DATA SECTION:
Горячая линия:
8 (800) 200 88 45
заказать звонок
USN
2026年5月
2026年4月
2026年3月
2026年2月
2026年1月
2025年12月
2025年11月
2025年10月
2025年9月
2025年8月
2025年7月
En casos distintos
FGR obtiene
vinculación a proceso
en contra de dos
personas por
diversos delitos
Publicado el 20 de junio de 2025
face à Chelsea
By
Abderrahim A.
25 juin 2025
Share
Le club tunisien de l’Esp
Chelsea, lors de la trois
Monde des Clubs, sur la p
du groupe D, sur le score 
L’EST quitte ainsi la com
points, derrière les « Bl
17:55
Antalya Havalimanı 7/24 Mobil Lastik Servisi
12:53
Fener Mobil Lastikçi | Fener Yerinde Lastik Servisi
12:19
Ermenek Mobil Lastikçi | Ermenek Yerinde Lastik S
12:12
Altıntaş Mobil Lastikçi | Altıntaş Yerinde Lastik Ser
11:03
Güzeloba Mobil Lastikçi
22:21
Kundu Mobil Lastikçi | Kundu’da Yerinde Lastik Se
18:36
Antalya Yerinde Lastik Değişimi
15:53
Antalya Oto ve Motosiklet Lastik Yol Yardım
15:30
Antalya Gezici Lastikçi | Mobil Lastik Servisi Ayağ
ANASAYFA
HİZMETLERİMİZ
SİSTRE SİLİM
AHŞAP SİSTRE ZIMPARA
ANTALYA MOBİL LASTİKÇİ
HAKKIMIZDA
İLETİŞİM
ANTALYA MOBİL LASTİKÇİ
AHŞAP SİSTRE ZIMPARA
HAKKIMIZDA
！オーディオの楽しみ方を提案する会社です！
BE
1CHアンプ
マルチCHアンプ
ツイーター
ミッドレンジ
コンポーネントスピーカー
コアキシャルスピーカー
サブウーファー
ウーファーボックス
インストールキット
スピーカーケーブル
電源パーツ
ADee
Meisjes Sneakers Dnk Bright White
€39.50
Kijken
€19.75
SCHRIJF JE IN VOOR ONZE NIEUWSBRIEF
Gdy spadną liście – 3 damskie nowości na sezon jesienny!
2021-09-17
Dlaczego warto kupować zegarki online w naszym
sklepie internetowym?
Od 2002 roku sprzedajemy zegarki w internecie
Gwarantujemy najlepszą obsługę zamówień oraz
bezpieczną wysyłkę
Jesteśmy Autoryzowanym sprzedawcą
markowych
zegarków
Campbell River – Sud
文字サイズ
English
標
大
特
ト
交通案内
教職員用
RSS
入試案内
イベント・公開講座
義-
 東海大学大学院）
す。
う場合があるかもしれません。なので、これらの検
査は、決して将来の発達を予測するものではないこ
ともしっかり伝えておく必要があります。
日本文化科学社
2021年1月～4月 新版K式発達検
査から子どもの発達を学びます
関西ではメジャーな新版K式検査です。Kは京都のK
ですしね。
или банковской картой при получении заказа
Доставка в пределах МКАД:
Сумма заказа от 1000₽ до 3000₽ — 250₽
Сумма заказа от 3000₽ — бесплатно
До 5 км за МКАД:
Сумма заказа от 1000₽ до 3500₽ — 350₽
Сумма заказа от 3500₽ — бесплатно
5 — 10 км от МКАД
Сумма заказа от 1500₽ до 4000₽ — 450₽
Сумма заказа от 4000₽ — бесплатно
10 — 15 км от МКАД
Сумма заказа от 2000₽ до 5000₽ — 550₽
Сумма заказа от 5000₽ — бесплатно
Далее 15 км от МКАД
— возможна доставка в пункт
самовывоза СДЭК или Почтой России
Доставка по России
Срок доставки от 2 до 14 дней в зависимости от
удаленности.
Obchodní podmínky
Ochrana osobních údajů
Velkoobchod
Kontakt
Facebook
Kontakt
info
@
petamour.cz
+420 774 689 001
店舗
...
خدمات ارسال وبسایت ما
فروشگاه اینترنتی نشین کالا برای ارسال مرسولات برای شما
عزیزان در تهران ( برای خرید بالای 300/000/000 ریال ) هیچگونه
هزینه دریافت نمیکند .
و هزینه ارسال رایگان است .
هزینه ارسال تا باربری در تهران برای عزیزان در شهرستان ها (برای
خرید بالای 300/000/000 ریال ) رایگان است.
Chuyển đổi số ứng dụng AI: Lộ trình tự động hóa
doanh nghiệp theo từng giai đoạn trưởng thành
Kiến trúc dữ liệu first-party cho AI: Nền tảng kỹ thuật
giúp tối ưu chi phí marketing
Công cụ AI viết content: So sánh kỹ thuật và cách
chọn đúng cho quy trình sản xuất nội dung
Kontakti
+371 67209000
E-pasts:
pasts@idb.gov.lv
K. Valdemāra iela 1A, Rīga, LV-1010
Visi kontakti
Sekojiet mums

PROBLEM REQUIREMENTS: From the first line to the last, copy the records exactly as they appear above.

EXPECTED ANSWER:
Горячая линия:
8 (800) 200 88 45
заказать звонок
USN
2026年5月
2026年4月
2026年3月
2026年2月
2026年1月
2025年12月
2025年11月
2025年10月
2025年9月
2025年8月
2025年7月
En casos distintos
FGR obtiene
vinculación a proceso
en contra de dos
personas por
diversos delitos
Publicado el 20 de junio de 2025
face à Chelsea
By
Abderrahim A.
25 juin 2025
Share
Le club tunisien de l’Esp
Chelsea, lors de la trois
Monde des Clubs, sur la p
du groupe D, sur le score 
L’EST quitte ainsi la com
points, derrière les « Bl
17:55
Antalya Havalimanı 7/24 Mobil Lastik Servisi
12:53
Fener Mobil Lastikçi | Fener Yerinde Lastik Servisi
12:19
Ermenek Mobil Lastikçi | Ermenek Yerinde Lastik S
12:12
Altıntaş Mobil Lastikçi | Altıntaş Yerinde Lastik Ser
11:03
Güzeloba Mobil Lastikçi
22:21
Kundu Mobil Lastikçi | Kundu’da Yerinde Lastik Se
18:36
Antalya Yerinde Lastik Değişimi
15:53
Antalya Oto ve Motosiklet Lastik Yol Yardım
15:30
Antalya Gezici Lastikçi | Mobil Lastik Servisi Ayağ
ANASAYFA
HİZMETLERİMİZ
SİSTRE SİLİM
AHŞAP SİSTRE ZIMPARA
ANTALYA MOBİL LASTİKÇİ
HAKKIMIZDA
İLETİŞİM
ANTALYA MOBİL LASTİKÇİ
AHŞAP SİSTRE ZIMPARA
HAKKIMIZDA
！オーディオの楽しみ方を提案する会社です！
BE
1CHアンプ
マルチCHアンプ
ツイーター
ミッドレンジ
コンポーネントスピーカー
コアキシャルスピーカー
サブウーファー
ウーファーボックス
インストールキット
スピーカーケーブル
電源パーツ
ADee
Meisjes Sneakers Dnk Bright White
€39.50
Kijken
€19.75
SCHRIJF JE IN VOOR ONZE NIEUWSBRIEF
Gdy spadną liście – 3 damskie nowości na sezon jesienny!
2021-09-17
Dlaczego warto kupować zegarki online w naszym
sklepie internetowym?
Od 2002 roku sprzedajemy zegarki w internecie
Gwarantujemy najlepszą obsługę zamówień oraz
bezpieczną wysyłkę
Jesteśmy Autoryzowanym sprzedawcą
markowych
zegarków
Campbell River – Sud
文字サイズ
English
標
大
特
ト
交通案内
教職員用
RSS
入試案内
イベント・公開講座
義-
 東海大学大学院）
す。
う場合があるかもしれません。なので、これらの検
査は、決して将来の発達を予測するものではないこ
ともしっかり伝えておく必要があります。
日本文化科学社
2021年1月～4月 新版K式発達検
査から子どもの発達を学びます
関西ではメジャーな新版K式検査です。Kは京都のK
ですしね。
или банковской картой при получении заказа
Доставка в пределах МКАД:
Сумма заказа от 1000₽ до 3000₽ — 250₽
Сумма заказа от 3000₽ — бесплатно
До 5 км за МКАД:
Сумма заказа от 1000₽ до 3500₽ — 350₽
Сумма заказа от 3500₽ — бесплатно
5 — 10 км от МКАД
Сумма заказа от 1500₽ до 4000₽ — 450₽
Сумма заказа от 4000₽ — бесплатно
10 — 15 км от МКАД
Сумма заказа от 2000₽ до 5000₽ — 550₽
Сумма заказа от 5000₽ — бесплатно
Далее 15 км от МКАД
— возможна доставка в пункт
самовывоза СДЭК или Почтой России
Доставка по России
Срок доставки от 2 до 14 дней в зависимости от
удаленности.
Obchodní podmínky
Ochrana osobních údajů
Velkoobchod
Kontakt
Facebook
Kontakt
info
@
petamour.cz
+420 774 689 001
店舗
...
خدمات ارسال وبسایت ما
فروشگاه اینترنتی نشین کالا برای ارسال مرسولات برای شما
عزیزان در تهران ( برای خرید بالای 300/000/000 ریال ) هیچگونه
هزینه دریافت نمیکند .
و هزینه ارسال رایگان است .
هزینه ارسال تا باربری در تهران برای عزیزان در شهرستان ها (برای
خرید بالای 300/000/000 ریال ) رایگان است.
Chuyển đổi số ứng dụng AI: Lộ trình tự động hóa
doanh nghiệp theo từng giai đoạn trưởng thành
Kiến trúc dữ liệu first-party cho AI: Nền tảng kỹ thuật
giúp tối ưu chi phí marketing
Công cụ AI viết content: So sánh kỹ thuật và cách
chọn đúng cho quy trình sản xuất nội dung
Kontakti
+371 67209000
E-pasts:
pasts@idb.gov.lv
K. Valdemāra iela 1A, Rīga, LV-1010
Visi kontakti
Sekojiet mums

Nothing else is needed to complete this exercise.